Paichadze no quiso conversar, se acostó y cerró los ojos. Ahora duerme y yo termino mis notas de hoy, que resultan un poco cortas, pero contienen lo principal.

Mañana nos pondremos a la tarea. El programa se trazó en la Tierra, pero tiene tres variantes, según lo que encontremos en este planeta. Mucho me temo que habrá que atenerse a la variante más corta, trazada para el caso de que Marte resultara completamente deshabitado. Según lo que vimos por las ventanas de la nave, el planeta no es más que un desierto. No nos tomará mucho tiempo coleccionar un muestrario de plantas.
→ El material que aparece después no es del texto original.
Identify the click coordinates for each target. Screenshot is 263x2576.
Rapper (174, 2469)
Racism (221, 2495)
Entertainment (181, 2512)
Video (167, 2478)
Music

El día de mañana lo dedicaremos a los preparativos y luego haremos cuatro excursiones de investigación en un radio de cien kilómetros a la redonda de nuestra astronave. La primera excursión estará a cargo de Kamov y Paichadze y la segunda la haremos Belopolski y yo. Así se estableció, puesto que en la nave siempre tiene que quedarse uno de los dos, Kamov o Belopolski, para el caso de que desaparezcan los miembros de una excursión, pues la nave tiene que regresar a Tierra en cualquier circunstancia.

¡Es nuestro deber ante la Ciencia!

Las dos terceras partes de nuestra travesía se efectuaron satisfactoriamente. Esperemos, pues, que el último tercio llegue a realizarse de la misma manera.